**What needs to be done**
Return the material exactly, first line through the line containing "Museum Paleis Het Loo wins BNA", and nothing more. Pictures stay out.

**Record extracts**
• • •

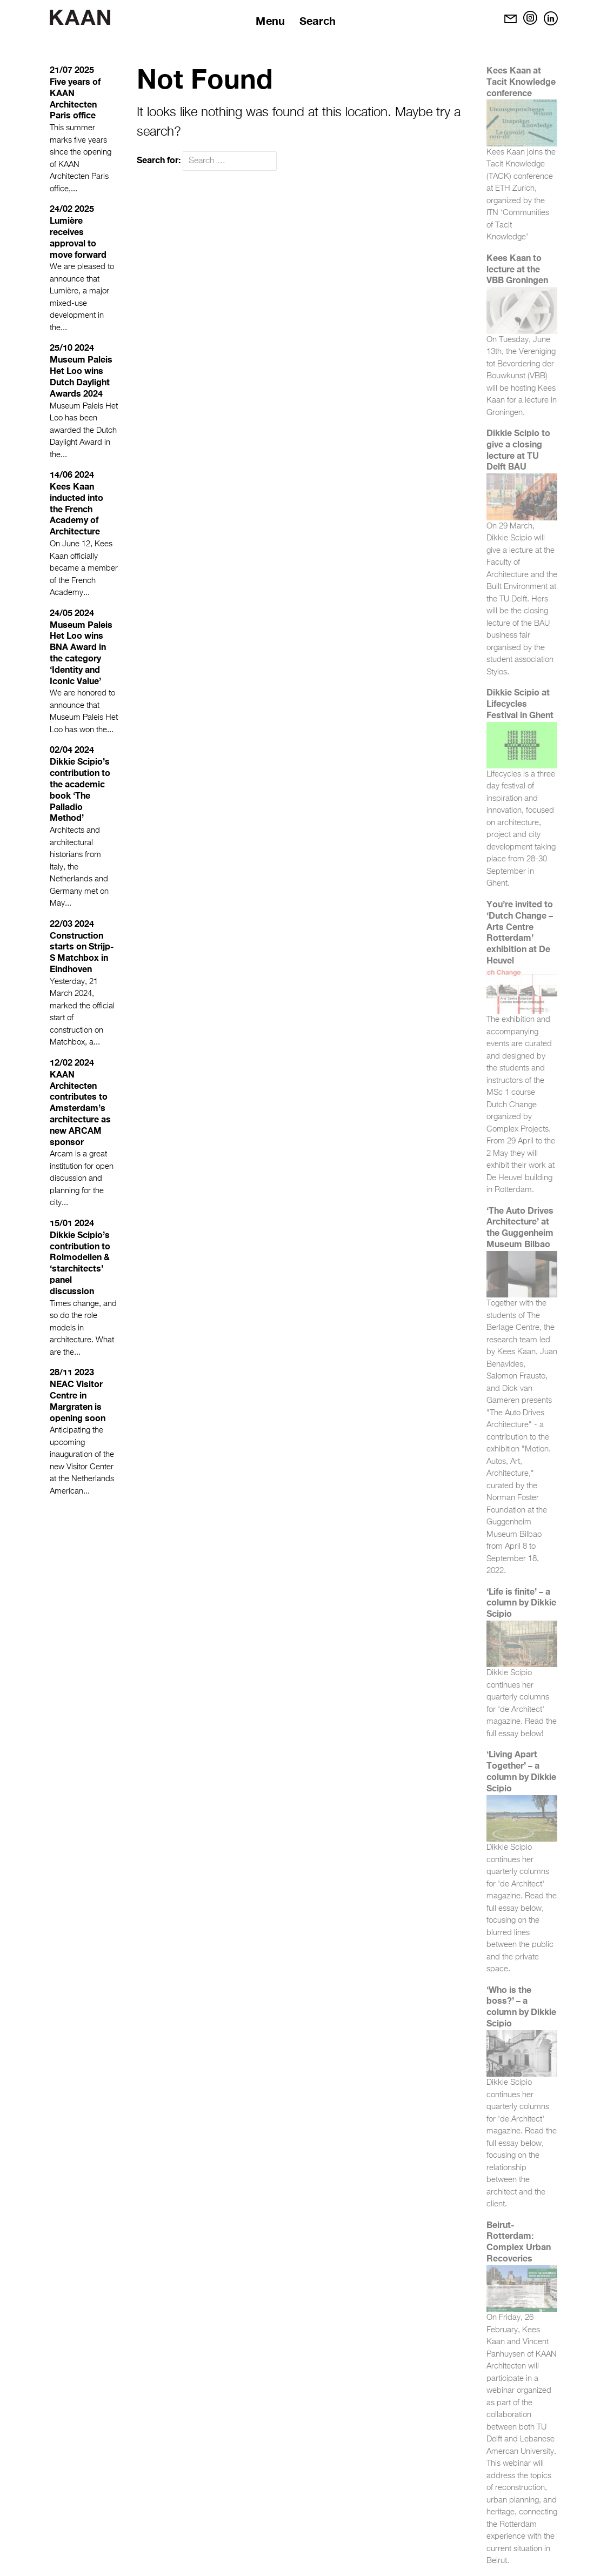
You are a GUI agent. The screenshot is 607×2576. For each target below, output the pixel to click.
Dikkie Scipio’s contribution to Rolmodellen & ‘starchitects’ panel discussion (80, 1262)
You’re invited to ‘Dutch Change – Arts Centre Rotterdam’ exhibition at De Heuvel (519, 932)
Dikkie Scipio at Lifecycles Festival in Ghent (519, 703)
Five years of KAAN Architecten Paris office (75, 98)
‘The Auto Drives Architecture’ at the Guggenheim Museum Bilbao (519, 1227)
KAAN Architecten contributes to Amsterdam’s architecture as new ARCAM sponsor (80, 1108)
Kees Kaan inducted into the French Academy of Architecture (76, 508)
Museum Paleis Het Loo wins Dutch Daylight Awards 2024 (81, 376)
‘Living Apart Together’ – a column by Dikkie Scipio (521, 1770)
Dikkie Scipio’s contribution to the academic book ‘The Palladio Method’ (80, 789)
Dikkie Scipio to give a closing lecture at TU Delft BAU (518, 449)
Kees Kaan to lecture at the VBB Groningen (517, 268)
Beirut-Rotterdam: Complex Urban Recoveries (518, 2241)
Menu (270, 20)
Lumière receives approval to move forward (78, 237)
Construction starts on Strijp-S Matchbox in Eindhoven (82, 952)
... (74, 189)
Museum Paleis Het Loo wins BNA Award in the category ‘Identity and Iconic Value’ (81, 652)
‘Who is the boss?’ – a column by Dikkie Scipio (521, 2006)
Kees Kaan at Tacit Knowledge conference (521, 81)
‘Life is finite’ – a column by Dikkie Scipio (521, 1602)
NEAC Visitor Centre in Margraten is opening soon (77, 1400)
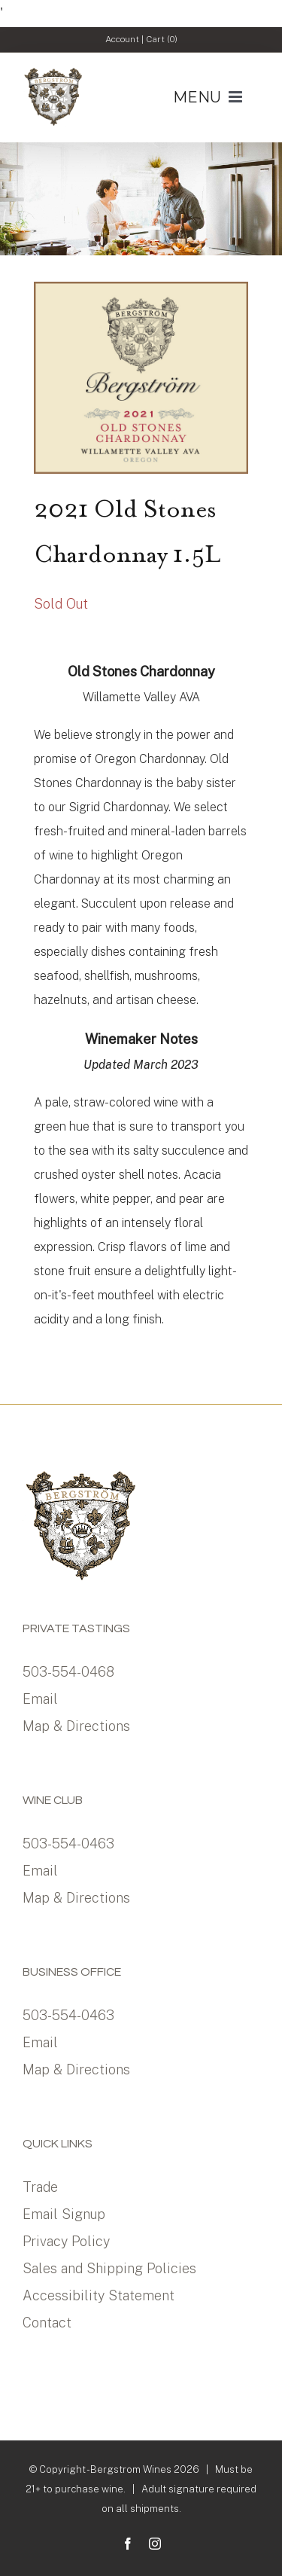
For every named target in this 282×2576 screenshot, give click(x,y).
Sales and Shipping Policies (109, 2268)
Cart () (161, 39)
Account (122, 39)
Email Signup (64, 2214)
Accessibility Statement (98, 2295)
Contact (47, 2322)
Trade (40, 2187)
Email (40, 1699)
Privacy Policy (66, 2241)
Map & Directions (76, 1726)
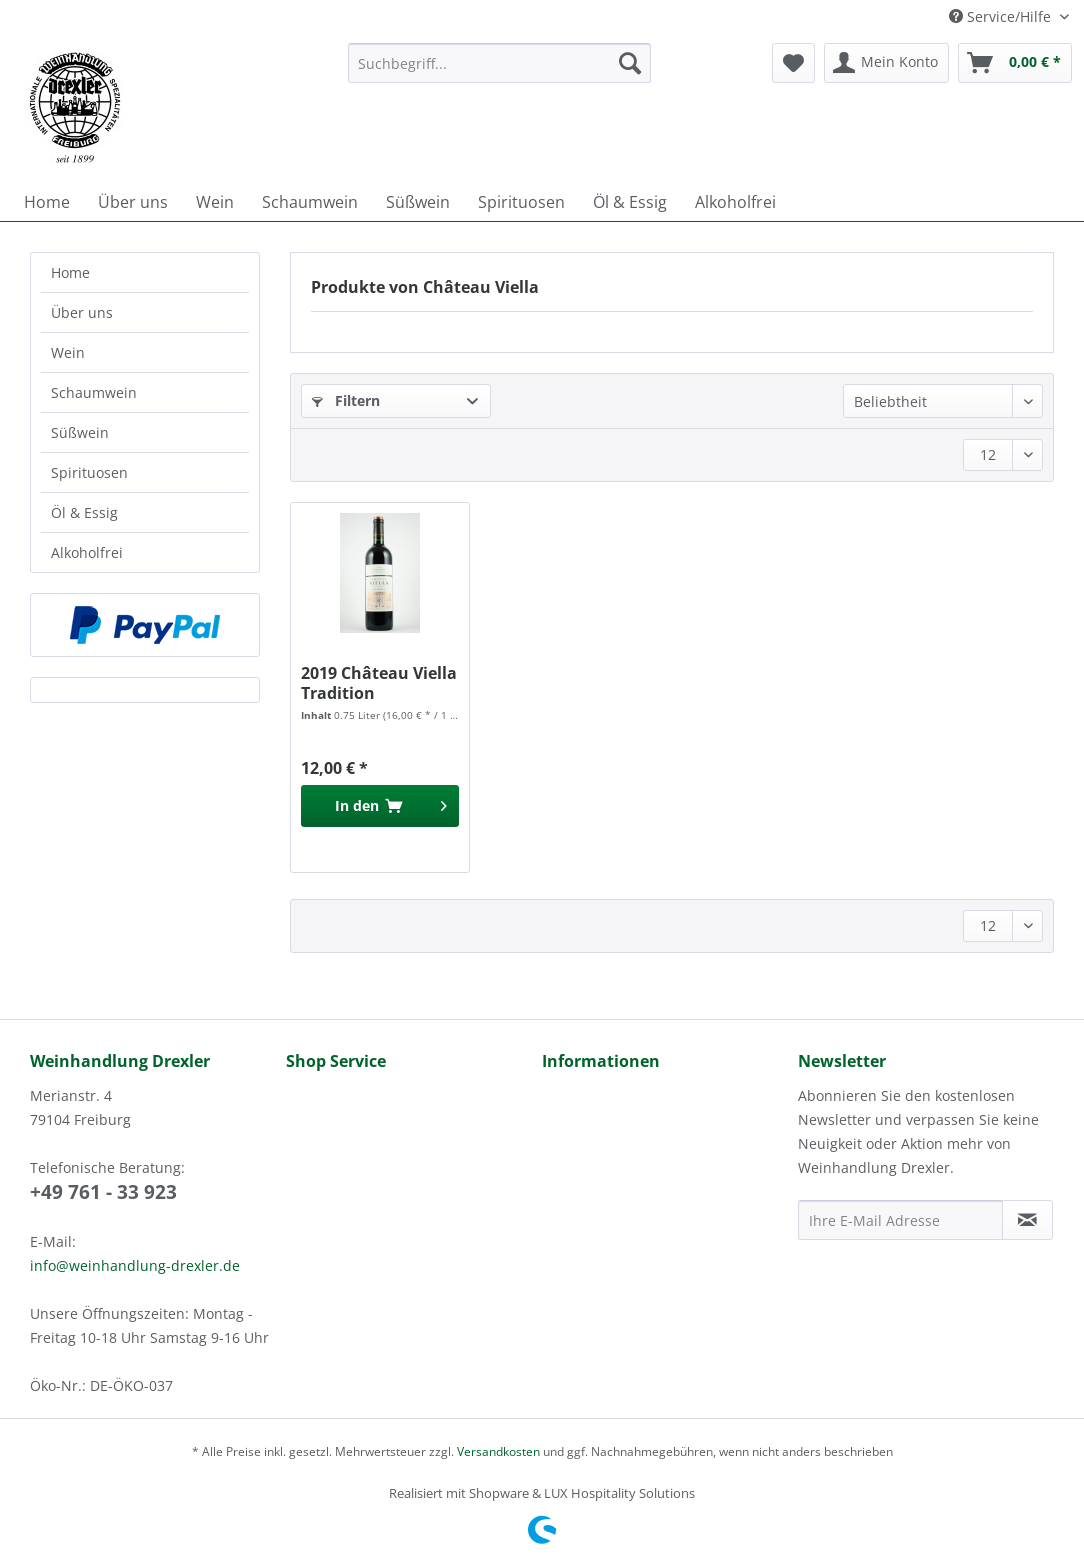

• • •

**Solved problem**
You are a GUI agent. The screenshot is 607×2576. For each target below, output the pixel to click.
Dikkie Scipio’s contribution to Rolmodellen & ‘starchitects’ panel discussion (80, 1262)
You’re invited to ‘Dutch Change – Arts Centre Rotterdam’ exhibition at De Heuvel (519, 932)
Dikkie Scipio at Lifecycles Festival in Ghent (519, 703)
Five years of KAAN Architecten Paris office (75, 98)
‘The Auto Drives Architecture’ at the Guggenheim Museum Bilbao (519, 1227)
KAAN Architecten contributes to Amsterdam’s architecture as new ARCAM sponsor (80, 1108)
Kees Kaan inducted into the French Academy of Architecture (76, 508)
Museum Paleis Het Loo wins Dutch Daylight Awards 2024 (81, 376)
‘Living Apart Together’ – a column by Dikkie Scipio (521, 1770)
Dikkie Scipio’s contribution to the academic book ‘The Palladio Method’ (80, 789)
Dikkie Scipio to give a closing lecture at TU Delft BAU (518, 449)
Kees Kaan to lecture at the VBB Groningen (517, 268)
Beirut-Rotterdam: Complex Urban Recoveries (518, 2241)
Menu (270, 20)
Lumière receives approval to move forward (78, 237)
Construction starts on Strijp-S Matchbox in Eindhoven (82, 952)
... (74, 189)
Museum Paleis Het Loo wins BNA Award in the category ‘Identity and Iconic Value’ (81, 652)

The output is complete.